Eventually ice and fish are in our van and its time for a wonderful and welcome breakfast at the Mission to Seaman. This is a particular thrill for me, not just because I’m very hungry by now, but because I’ve heard so much of this splendid organisation from both Naval grandfather and husband. So many have been given food and shelter by these great people over the centuries but, as Mark reminds me, they must be on the quay between the water and the pub…..!
The rest of the world is just beginning to move into a new day. We return to the van and set off to collect crab meat from the “crab factory” in another part of Brixham, then back to the Old Telephone Exchange. On the way we pass Darren already out on a delivery round for Mark. We check he has all he needs and top up with some of today’s catch. Once back at the depot the fish is unloaded and iced. It goes into the chill room and the cutting and filleting begins. Now it’s ready for the next delivery van or the market. And the whole process starts all over again. I leave feeling awed and privileged to have been allowed such an insight into a world I think we all maybe take for granted.
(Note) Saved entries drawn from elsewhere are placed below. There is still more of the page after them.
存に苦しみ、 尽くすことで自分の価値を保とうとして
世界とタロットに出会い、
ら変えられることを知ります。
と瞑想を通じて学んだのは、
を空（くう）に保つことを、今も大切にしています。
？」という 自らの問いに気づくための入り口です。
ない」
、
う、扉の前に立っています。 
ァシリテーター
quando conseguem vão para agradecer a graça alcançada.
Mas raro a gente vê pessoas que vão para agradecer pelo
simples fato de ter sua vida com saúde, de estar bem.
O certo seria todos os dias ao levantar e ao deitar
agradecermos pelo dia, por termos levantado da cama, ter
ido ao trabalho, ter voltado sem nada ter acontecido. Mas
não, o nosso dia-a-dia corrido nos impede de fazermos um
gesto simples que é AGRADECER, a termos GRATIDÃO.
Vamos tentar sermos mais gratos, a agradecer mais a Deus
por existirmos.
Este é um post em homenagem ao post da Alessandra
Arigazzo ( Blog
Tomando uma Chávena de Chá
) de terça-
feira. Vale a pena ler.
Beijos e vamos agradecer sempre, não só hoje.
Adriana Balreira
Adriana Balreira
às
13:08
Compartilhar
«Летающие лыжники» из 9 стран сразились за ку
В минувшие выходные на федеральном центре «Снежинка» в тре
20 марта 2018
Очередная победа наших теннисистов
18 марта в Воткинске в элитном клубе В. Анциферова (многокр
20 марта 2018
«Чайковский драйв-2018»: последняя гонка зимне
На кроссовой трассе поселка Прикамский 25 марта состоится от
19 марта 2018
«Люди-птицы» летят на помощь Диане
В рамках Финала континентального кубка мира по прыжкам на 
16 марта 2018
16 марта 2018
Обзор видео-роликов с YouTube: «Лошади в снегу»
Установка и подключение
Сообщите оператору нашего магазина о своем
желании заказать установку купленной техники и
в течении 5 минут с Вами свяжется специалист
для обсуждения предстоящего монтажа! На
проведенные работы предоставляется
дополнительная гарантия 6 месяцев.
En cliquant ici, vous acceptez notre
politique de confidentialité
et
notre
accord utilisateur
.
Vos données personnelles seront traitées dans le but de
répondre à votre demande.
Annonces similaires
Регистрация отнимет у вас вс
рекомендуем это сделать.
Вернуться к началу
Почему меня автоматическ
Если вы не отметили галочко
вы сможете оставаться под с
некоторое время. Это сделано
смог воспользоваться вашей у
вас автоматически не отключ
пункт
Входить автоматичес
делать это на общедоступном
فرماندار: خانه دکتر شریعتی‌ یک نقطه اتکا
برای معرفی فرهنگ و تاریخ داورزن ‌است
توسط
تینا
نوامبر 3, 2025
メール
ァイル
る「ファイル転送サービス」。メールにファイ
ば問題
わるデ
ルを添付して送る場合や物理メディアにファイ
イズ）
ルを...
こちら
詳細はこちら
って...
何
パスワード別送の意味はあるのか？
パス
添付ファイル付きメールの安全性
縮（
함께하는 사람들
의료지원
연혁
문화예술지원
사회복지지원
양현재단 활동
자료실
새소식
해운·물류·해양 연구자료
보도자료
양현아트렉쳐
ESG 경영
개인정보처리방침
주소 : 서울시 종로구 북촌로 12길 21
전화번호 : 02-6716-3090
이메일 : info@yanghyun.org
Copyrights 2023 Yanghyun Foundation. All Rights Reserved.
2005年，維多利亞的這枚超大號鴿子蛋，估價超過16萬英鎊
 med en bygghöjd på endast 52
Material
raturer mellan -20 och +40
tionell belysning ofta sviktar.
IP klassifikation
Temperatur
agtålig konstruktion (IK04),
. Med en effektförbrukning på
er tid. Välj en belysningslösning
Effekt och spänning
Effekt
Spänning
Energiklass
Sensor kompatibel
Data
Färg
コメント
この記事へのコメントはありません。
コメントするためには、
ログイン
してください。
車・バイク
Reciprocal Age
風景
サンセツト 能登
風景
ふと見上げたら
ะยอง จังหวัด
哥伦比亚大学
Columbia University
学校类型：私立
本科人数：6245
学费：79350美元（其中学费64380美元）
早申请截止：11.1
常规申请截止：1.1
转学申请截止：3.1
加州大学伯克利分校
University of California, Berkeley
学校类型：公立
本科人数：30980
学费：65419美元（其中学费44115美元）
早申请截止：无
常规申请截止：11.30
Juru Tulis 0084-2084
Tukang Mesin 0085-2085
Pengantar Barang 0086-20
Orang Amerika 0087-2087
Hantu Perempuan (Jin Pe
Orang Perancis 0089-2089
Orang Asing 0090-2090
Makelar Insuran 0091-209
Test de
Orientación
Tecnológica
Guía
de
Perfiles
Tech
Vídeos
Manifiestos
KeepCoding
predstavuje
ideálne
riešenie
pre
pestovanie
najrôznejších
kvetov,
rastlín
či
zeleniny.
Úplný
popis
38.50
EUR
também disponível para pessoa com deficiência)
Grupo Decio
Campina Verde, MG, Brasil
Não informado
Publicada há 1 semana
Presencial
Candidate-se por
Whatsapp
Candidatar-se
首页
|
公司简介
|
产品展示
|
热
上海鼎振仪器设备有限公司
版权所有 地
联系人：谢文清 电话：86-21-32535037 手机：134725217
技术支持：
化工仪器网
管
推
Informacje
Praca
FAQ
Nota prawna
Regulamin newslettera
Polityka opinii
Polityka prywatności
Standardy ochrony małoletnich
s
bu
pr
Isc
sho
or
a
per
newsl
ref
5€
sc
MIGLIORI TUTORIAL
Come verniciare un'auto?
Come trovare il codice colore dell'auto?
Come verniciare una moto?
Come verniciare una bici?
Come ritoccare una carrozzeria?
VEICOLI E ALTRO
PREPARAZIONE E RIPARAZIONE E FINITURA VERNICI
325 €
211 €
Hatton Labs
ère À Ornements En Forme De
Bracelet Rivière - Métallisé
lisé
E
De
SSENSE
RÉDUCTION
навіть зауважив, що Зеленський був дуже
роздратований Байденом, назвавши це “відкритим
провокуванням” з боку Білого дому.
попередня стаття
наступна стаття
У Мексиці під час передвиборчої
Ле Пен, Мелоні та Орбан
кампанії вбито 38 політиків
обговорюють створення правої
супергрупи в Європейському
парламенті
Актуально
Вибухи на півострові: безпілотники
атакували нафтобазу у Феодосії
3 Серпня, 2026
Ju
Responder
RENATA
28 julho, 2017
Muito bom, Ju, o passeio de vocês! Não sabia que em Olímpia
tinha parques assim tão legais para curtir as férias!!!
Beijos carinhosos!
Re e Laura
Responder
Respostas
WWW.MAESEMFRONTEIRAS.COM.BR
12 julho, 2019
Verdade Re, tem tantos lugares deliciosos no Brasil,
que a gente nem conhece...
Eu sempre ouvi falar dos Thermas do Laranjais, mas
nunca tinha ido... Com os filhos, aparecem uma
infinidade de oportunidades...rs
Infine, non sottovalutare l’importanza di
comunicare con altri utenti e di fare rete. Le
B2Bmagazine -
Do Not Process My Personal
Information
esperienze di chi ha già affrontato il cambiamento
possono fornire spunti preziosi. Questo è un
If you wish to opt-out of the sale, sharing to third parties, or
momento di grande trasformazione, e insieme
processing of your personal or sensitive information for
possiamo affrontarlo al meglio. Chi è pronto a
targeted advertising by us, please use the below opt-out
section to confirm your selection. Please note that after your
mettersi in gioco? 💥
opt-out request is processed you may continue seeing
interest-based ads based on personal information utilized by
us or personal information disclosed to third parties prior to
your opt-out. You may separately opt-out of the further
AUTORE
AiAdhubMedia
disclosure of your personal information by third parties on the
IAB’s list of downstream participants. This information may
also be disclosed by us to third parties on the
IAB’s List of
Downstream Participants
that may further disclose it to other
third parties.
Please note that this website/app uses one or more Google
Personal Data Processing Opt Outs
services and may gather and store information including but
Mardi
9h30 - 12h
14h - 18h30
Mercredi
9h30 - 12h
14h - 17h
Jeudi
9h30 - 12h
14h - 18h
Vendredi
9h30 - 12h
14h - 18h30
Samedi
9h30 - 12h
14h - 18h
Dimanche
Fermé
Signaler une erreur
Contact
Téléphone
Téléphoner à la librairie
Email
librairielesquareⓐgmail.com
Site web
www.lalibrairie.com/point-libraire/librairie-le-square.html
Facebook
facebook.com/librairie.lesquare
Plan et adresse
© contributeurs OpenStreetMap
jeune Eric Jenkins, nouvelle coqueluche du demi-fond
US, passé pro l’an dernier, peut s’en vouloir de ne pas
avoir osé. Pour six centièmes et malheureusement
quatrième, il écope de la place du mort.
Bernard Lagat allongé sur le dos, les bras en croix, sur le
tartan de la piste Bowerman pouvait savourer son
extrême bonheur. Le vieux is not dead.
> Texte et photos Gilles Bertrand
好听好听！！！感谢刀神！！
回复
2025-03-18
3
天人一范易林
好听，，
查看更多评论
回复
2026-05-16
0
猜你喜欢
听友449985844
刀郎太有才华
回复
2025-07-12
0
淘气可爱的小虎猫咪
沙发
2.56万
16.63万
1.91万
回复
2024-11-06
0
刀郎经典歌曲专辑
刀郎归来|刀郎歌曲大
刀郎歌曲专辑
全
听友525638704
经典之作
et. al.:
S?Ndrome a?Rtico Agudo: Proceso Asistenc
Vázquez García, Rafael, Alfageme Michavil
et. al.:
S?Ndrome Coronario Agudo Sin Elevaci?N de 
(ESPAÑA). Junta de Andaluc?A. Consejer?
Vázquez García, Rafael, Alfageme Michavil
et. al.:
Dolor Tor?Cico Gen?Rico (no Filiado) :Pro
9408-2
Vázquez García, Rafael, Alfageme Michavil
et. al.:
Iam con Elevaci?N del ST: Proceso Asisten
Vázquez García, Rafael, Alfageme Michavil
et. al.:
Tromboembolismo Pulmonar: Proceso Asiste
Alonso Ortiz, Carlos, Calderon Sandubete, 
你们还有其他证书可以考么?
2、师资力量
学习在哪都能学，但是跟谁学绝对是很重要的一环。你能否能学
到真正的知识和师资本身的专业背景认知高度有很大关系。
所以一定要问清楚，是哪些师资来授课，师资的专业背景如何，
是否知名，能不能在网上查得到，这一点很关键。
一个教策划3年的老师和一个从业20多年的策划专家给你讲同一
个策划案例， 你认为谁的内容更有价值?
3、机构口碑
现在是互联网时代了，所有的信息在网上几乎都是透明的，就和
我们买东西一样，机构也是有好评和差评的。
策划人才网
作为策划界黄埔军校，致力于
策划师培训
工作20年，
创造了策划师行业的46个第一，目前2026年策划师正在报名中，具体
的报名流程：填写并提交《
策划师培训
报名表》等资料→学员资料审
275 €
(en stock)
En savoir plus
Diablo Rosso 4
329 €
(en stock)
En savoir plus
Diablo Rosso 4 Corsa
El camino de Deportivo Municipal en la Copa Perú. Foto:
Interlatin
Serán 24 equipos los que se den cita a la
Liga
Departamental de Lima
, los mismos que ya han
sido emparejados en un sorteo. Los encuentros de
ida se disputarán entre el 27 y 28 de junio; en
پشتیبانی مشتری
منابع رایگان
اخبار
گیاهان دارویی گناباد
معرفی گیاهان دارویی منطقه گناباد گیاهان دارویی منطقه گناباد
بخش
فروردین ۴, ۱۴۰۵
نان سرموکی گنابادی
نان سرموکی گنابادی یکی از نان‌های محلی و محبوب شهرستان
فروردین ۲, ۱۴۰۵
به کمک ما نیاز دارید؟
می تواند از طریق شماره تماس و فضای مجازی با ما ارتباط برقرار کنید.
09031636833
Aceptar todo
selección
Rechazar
There is a very fine balance between over and under fishing. Both take their toll on the fish stocks. It seems like common sense not to catch immature fish or take the breeding stock from the sea but sadly that common sense is often lost due to competition and a fight for survival. The waste is terrible too. It is said that one third of the catch is thrown back for one reason or another. That is some forty million tons a year: fish, dolphins and sea birds destroyed. Add to that the changes in sea temperature. The warming process has accelerated dramatically since the 1960s bringing different varieties of fish to our waters. Off Plymouth the sea temperature is ½ a degree warmer than it was 100 years ago and research shows the fish species are changing and fish are generally getting smaller. Global warming and modern fishing policy is having a profound effect on marine life and, if we’re not careful, the world will soon be deprived of one of its greatest sources of protein. We must remember that fish is the worlds last great wild food resource.